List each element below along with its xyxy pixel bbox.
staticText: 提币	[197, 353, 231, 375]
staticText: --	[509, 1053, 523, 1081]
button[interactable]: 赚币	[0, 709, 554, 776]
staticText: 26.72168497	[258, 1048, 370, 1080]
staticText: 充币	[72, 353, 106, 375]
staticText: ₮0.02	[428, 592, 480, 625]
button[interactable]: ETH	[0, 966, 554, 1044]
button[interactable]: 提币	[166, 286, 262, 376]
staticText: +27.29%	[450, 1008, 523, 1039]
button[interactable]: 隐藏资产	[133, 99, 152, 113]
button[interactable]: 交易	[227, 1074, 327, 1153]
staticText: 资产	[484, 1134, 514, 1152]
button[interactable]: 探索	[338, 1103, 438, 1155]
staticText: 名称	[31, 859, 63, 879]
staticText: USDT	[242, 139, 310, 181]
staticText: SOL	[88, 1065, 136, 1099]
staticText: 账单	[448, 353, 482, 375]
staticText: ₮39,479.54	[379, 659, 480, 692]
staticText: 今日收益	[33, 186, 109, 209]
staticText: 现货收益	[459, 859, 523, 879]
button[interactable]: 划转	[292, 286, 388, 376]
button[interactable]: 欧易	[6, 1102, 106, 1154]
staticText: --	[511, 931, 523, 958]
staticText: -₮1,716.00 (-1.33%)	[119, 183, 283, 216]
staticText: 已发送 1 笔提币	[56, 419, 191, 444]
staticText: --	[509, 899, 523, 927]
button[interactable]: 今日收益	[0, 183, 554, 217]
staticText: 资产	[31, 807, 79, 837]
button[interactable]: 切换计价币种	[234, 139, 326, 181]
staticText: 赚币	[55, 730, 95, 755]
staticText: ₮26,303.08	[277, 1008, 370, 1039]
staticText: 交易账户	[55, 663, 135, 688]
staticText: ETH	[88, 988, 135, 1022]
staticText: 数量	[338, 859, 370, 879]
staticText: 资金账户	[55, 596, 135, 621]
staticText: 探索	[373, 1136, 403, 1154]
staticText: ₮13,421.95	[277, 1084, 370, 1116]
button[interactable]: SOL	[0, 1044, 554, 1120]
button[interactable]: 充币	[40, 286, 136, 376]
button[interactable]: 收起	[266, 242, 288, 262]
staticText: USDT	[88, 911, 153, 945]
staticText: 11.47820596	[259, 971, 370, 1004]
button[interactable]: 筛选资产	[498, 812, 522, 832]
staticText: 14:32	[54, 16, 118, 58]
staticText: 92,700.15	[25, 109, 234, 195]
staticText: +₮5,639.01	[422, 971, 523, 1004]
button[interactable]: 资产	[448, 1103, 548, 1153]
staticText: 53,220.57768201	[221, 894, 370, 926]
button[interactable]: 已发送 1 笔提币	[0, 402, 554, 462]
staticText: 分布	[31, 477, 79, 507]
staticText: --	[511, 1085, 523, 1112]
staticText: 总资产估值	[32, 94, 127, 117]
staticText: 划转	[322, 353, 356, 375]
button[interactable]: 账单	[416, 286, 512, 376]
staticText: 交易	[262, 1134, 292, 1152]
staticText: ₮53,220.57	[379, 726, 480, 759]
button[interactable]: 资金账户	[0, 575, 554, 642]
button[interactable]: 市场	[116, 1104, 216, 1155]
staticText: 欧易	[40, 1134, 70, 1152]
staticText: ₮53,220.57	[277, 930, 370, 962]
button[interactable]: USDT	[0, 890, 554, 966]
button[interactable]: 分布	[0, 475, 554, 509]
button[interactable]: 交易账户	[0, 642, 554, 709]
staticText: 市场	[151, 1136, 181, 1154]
--
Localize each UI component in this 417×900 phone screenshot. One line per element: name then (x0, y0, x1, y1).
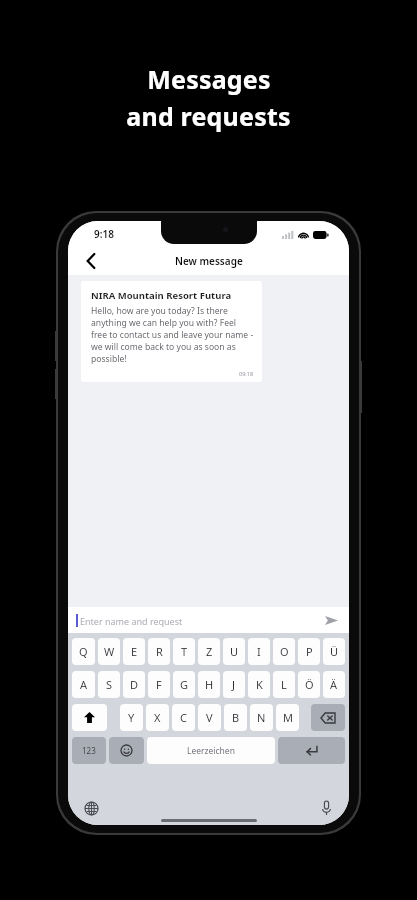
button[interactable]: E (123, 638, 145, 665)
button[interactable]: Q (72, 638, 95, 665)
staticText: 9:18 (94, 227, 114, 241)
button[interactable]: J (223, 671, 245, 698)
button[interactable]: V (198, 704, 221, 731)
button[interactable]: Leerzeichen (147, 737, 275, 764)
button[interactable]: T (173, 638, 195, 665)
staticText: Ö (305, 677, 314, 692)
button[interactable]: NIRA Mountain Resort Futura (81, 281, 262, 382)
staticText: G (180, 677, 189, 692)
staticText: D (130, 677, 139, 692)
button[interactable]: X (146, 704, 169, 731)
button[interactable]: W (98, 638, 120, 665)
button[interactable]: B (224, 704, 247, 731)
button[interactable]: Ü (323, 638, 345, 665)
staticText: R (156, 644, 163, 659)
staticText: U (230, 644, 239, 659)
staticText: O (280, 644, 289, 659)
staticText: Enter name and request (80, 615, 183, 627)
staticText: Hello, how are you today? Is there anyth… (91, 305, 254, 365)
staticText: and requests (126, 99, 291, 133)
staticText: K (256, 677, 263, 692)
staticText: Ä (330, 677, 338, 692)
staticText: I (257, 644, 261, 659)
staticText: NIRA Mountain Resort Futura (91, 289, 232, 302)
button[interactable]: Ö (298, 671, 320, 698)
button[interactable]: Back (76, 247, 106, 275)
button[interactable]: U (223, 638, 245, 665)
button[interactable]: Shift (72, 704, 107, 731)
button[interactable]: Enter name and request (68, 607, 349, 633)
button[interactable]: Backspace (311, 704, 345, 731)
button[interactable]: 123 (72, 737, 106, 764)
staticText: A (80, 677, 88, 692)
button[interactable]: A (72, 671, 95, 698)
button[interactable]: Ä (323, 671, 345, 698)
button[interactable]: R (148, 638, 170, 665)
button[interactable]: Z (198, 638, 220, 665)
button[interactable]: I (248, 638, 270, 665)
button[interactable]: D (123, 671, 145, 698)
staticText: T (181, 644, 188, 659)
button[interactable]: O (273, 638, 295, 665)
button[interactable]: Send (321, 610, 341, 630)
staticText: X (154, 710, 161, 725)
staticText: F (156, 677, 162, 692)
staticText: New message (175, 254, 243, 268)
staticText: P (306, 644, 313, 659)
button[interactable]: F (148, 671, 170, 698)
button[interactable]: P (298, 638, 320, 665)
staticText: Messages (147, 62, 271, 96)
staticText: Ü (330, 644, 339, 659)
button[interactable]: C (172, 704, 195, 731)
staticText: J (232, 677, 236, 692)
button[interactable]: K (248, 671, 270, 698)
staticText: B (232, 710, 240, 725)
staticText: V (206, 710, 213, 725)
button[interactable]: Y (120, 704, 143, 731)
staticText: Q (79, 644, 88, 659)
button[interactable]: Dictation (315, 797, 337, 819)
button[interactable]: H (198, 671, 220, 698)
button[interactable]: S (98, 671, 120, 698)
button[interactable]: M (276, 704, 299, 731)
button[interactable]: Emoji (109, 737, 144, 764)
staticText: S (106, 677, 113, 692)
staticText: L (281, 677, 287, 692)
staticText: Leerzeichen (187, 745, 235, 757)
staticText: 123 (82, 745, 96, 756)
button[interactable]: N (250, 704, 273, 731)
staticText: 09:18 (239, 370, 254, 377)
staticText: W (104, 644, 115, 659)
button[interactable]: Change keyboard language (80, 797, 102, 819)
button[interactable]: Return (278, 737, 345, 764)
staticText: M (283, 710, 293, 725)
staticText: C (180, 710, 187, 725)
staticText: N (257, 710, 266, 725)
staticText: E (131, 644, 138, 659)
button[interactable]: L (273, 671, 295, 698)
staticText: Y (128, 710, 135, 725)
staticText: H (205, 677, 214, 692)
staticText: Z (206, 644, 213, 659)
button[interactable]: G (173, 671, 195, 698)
--
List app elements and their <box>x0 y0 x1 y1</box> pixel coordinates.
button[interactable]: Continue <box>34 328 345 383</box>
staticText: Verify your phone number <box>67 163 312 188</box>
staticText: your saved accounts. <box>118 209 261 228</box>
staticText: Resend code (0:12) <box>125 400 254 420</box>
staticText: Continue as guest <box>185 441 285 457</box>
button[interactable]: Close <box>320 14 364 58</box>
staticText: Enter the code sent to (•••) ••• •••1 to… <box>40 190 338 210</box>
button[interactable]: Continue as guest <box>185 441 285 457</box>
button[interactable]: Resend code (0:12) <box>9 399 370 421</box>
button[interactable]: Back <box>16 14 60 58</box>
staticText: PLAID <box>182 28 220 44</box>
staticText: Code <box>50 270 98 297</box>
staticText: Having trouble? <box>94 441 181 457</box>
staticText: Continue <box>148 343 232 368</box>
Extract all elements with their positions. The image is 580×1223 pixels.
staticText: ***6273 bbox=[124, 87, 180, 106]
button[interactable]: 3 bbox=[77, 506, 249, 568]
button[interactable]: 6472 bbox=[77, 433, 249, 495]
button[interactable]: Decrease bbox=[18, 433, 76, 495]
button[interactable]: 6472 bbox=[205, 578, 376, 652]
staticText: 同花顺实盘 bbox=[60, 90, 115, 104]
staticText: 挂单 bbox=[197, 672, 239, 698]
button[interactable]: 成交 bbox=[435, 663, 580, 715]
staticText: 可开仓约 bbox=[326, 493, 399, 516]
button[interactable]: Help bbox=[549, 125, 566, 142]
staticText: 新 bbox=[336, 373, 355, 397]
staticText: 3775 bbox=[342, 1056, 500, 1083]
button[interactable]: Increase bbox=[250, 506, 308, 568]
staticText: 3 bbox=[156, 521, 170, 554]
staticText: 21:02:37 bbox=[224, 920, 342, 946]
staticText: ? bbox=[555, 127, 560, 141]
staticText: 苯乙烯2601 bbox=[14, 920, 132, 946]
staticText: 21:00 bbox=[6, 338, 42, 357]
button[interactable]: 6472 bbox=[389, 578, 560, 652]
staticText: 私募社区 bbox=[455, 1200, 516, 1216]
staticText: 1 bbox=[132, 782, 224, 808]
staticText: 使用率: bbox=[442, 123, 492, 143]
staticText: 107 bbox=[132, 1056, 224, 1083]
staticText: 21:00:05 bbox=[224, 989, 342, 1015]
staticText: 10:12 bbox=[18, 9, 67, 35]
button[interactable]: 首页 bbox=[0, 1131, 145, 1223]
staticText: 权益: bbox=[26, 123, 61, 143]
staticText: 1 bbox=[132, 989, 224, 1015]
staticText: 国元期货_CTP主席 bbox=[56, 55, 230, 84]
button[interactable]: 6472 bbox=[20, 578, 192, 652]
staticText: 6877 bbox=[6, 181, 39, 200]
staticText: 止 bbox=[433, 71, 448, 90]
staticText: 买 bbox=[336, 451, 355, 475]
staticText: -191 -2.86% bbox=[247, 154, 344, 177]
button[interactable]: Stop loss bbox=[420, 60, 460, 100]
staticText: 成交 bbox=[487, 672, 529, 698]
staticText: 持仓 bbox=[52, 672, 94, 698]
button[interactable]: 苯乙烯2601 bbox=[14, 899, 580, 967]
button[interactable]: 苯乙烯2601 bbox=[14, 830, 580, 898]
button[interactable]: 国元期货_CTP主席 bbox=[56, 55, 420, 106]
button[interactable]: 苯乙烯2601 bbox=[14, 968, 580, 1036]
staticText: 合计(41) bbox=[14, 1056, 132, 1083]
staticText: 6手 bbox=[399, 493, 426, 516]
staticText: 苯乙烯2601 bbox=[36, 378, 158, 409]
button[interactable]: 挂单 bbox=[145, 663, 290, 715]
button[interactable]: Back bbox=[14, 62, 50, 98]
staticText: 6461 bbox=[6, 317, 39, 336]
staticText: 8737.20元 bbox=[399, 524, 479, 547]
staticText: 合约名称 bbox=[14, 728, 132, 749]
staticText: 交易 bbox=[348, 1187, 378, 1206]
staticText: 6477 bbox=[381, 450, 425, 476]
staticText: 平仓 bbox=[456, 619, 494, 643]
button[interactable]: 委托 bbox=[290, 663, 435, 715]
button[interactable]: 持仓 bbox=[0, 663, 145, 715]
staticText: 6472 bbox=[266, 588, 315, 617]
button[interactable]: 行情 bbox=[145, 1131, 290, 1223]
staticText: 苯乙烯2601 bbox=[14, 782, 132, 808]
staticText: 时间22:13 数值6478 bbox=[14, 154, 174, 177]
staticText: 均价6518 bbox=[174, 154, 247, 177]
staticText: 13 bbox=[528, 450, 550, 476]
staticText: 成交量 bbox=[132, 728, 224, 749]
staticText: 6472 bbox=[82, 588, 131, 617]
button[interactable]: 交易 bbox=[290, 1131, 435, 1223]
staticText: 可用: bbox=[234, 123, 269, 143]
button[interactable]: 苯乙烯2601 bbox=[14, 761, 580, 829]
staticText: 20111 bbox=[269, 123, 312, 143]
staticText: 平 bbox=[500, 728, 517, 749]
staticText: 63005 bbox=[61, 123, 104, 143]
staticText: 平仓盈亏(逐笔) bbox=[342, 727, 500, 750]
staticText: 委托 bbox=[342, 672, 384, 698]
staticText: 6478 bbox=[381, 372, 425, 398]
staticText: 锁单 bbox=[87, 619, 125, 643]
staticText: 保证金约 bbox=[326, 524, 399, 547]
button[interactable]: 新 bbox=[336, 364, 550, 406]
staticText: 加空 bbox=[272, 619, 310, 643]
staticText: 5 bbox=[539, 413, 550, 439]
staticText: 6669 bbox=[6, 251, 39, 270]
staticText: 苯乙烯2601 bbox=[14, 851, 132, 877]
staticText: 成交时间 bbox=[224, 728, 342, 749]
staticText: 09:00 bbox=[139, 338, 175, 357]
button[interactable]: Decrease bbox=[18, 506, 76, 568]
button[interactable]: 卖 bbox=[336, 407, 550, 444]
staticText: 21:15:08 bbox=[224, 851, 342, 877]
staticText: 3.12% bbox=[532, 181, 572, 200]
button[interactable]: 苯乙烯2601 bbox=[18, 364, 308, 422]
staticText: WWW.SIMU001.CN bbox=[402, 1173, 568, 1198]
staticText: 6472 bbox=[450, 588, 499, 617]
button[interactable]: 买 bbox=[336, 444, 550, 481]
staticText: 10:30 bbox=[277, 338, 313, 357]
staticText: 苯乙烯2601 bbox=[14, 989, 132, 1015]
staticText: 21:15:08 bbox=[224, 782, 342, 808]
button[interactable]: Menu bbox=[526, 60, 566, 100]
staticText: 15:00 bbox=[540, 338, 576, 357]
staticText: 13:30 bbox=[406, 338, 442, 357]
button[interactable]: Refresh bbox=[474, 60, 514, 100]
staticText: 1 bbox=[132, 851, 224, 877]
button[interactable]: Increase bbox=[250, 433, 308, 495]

What you have to do
Search the listing above for the word "their", and copy every line that has it.

Exercise result
List app elements and their <box>x0 y0 x1 y1</box> pixel coordinates.
Extract all elements with their positions. The image is 580×1223 pixels.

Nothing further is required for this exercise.